Metabolic Regulation of Natural Killer Cell IFN-γ Production

Abstract

Metabolism is critical for a host of cellular functions and provides a source of intracellular energy. It has been recognized recently that metabolism also regulates differentiation and effector functions of immune cells. Although initial work in this field has focused largely on T lymphocytes, recent studies have demonstrated metabolic control of innate immune cells, including natural killer (NK) cells. Here, we review what is known regarding the metabolic requirements for NK cell activation, focusing on NK cell production of interferon-gamma (IFN-γ). NK cells are innate immune lymphocytes that are poised for rapid activation during the early immune response. Although their basal metabolic rates do not change with short-term activation, they exhibit specific metabolic requirements for activation depending upon the stimulus received. These metabolic requirements for NK cell activation are altered by culturing NK cells with interleukin-15, which increases NK cell metabolic rates at baseline and shifts them toward aerobic glycolysis. We discuss the metabolic pathways important for NK cell production of IFN-γ protein and potential mechanisms whereby metabolism regulates NK cell function.

FIG. 1

Signaling pathways leading to IFN-γ transcription in NK cells. NK cells up-regulate the transcription of Ifng in response to several signaling pathways, most of which converge on the TFs STAT4 and NF-κB to cause acute transcription. In NK cells, the Ifng locus is bound by constitutively active T-bet and Eomes. Shown here are the primary signaling pathways downstream of cytokines and receptors leading to IFN-γ transcription. IL-12-induced STAT4 is essential for optimal cytokine co-stimulation of IFN-γ. IL-2 and IL-15 share common signaling receptors and downstream Janus kinase (JAK)/STAT, PI3K, and MAPK signaling.
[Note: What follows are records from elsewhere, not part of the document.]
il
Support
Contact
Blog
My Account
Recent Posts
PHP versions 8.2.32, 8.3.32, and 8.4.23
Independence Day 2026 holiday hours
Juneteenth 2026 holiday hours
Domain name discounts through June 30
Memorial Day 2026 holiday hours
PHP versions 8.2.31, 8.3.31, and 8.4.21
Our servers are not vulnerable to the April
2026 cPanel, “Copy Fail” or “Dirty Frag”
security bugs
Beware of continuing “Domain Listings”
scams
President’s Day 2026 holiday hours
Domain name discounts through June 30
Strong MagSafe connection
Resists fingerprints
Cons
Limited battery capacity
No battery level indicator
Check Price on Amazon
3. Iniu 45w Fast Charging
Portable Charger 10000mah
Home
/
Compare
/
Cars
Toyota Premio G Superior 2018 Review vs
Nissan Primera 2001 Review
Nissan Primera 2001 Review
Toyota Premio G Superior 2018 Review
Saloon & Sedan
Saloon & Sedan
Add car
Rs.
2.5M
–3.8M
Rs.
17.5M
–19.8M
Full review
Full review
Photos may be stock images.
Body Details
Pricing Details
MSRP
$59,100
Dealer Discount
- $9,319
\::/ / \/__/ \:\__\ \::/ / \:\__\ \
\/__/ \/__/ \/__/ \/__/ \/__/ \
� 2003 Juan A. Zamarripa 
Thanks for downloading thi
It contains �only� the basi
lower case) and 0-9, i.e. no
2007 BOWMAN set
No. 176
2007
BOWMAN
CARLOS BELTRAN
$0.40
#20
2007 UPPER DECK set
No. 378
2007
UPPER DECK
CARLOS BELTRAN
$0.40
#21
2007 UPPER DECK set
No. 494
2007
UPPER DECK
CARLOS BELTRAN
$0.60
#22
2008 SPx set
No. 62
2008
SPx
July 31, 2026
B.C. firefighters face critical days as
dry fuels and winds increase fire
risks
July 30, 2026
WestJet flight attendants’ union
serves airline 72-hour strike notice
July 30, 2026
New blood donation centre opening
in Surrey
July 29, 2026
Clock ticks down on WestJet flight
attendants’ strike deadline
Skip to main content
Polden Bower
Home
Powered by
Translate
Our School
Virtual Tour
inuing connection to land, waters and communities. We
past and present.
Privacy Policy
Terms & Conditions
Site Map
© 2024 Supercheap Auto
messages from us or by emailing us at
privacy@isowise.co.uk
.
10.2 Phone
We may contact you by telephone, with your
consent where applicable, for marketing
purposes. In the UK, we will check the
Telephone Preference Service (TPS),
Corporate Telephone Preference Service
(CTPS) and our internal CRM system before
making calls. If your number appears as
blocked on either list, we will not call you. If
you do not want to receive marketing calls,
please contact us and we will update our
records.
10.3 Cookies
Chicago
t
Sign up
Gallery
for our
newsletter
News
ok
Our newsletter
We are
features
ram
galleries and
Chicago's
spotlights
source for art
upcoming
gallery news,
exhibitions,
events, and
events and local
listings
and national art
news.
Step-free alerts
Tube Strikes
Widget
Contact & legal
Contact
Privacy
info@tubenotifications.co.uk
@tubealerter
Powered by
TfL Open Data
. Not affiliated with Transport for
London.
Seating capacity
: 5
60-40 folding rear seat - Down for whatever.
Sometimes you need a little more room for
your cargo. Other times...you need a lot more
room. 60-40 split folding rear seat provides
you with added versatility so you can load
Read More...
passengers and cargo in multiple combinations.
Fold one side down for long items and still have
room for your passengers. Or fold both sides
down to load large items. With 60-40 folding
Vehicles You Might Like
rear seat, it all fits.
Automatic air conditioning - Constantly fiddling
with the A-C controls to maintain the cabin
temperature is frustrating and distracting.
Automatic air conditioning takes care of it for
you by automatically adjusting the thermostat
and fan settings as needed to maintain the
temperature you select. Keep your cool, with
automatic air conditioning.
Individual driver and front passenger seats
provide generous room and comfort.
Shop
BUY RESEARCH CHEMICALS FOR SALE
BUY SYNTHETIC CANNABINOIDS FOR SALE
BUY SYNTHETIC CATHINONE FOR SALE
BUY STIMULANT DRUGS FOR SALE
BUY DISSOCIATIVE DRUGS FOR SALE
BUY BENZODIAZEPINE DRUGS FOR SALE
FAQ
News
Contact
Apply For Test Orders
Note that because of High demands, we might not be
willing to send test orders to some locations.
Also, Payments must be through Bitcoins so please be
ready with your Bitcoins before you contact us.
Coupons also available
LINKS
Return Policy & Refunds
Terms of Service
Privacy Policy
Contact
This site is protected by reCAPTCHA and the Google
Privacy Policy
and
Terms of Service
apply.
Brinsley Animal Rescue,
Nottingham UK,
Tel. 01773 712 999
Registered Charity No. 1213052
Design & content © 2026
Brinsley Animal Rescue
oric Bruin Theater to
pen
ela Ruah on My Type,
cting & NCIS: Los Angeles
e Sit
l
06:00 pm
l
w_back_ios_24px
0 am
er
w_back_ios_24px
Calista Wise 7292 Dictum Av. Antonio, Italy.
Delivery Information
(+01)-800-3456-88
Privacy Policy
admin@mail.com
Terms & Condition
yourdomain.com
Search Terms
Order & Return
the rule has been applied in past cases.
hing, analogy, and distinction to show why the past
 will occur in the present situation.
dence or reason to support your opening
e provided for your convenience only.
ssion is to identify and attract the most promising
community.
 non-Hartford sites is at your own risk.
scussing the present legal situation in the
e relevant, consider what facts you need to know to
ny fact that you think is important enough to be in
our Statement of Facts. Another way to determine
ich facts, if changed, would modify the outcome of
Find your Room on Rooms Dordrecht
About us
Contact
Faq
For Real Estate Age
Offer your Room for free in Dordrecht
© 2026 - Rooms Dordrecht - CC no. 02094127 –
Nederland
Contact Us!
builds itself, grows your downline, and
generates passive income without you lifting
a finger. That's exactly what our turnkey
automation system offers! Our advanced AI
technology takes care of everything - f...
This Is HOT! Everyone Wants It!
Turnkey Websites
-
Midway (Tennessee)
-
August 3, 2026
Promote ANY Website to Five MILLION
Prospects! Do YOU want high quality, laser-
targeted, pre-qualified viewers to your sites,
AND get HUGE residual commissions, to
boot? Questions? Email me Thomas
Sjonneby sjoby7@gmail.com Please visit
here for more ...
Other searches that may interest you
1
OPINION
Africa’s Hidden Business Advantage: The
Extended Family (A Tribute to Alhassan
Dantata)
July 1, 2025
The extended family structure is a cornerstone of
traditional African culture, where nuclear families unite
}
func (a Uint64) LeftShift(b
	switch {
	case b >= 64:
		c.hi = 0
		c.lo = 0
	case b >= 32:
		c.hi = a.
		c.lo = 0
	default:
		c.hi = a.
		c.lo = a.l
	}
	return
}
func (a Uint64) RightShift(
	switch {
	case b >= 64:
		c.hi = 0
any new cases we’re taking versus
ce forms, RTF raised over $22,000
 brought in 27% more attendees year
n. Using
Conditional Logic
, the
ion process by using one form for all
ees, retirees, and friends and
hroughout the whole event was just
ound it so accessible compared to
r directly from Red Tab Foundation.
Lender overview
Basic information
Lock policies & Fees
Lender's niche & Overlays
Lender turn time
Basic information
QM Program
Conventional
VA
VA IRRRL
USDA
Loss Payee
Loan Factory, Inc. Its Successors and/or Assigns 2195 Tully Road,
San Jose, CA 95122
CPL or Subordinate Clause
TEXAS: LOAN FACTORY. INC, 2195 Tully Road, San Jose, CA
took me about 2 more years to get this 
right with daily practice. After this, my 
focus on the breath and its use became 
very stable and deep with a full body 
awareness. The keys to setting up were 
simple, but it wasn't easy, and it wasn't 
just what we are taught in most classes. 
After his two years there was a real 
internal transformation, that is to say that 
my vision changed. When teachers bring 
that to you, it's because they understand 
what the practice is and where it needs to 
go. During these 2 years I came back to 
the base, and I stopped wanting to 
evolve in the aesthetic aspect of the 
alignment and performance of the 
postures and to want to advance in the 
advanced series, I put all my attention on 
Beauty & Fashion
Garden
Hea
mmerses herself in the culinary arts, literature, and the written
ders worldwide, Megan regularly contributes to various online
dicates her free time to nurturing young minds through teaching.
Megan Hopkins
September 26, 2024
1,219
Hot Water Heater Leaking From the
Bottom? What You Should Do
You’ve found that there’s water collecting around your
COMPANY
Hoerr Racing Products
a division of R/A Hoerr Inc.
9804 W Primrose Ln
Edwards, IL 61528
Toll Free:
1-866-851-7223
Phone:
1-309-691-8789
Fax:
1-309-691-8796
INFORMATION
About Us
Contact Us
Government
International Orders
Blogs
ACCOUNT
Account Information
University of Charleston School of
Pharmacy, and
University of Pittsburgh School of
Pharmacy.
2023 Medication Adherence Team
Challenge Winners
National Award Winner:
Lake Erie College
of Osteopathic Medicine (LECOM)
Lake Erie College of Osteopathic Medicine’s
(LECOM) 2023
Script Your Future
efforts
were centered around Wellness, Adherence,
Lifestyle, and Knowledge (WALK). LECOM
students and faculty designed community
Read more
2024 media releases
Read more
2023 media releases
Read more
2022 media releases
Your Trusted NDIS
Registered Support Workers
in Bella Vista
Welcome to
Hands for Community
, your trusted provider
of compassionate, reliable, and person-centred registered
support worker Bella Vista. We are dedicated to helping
There is evidence that NF-κB and STAT4 can also be activated downstream of IL-2 in NK cells, although this signaling is poorly described (lightened). Activation receptors can trigger IFN-γ production independently of cytokine signaling and associate with ITAM-containing adapters, leading to multiple downstream signaling cascades including PI3K, MAPK, and PLC-γ, which cause cytokine production and cytotoxicity. Red indicates ligand; blue, receptor; green, kinase; purple, transcription factor; and teal, second messenger.

FIG. 2

Major metabolic pathways and programs in immune cells. Left: Naive immune cells use glucose to fuel glycolysis, producing ATP and pyruvate. Pyruvate is converted into acetyl-CoA, enters into the mitochondria, and is processed by the TCA cycle into high-energy electrons. Carriers bring these electrons to the electron transport chain for OXPHOS, which requires oxygen to synthesize large amounts of ATP. Center: In activated effector T cells, DCs, and M1 macrophages, glycolysis is highly up-regulated, leading to the production of lactate. Metabolites are shunted toward nucleotide synthesis in T cells, ROS/nitric oxide in macrophages, and fatty acid synthesis in DCs. Depleted TCA intermediates can be replaced by glutamine. OXPHOS functions at a low level in activated effector cells. Right: Alternatively activated M2 macrophages, Tregs, and memory T cells down-regulate glycolysis, instead oxidizing lipids to fuel the TCA cycle. Increased mitochondrial mass leads to greater respiratory capacity and increased OXPHOS.

FIG. 3

Increased rates of metabolism with prolonged IL-15 exposure, but not short-term activation. Short-term activation (6 hours) by NKRs or cytokines does not change the rates of glycolysis or OXPHOS despite the production of IFN-γ and degranulation. Culture with IL-15 for 3+ days increases both glycolysis and OXPHOS, with a greater enhancement of glycolysis but, by itself, does not lead to significant IFN-γ production. These IL-15-“primed” NK cells also have different metabolic requirements for IFN-γ production compared with naive NK cells.

FIG. 4

Naive NK cells require OXPHOS for receptor-stimulated IFN-γ production, but activation with IL-15 eliminates this requirement. Fresh murine splenic NK cells (top and middle) or IL-15-activated “primed” NK cells (bottom, 72-hour stimulation with 100 ng/mL IL-15) were activated with IL-12/18 (top) or plate-bound anti-NK1.1 (center and bottom) in the presence or absence of the OXPHOS inhibitor oligomycin (100 nM). NK cell production of IFN-γ protein was measured after 6 hours.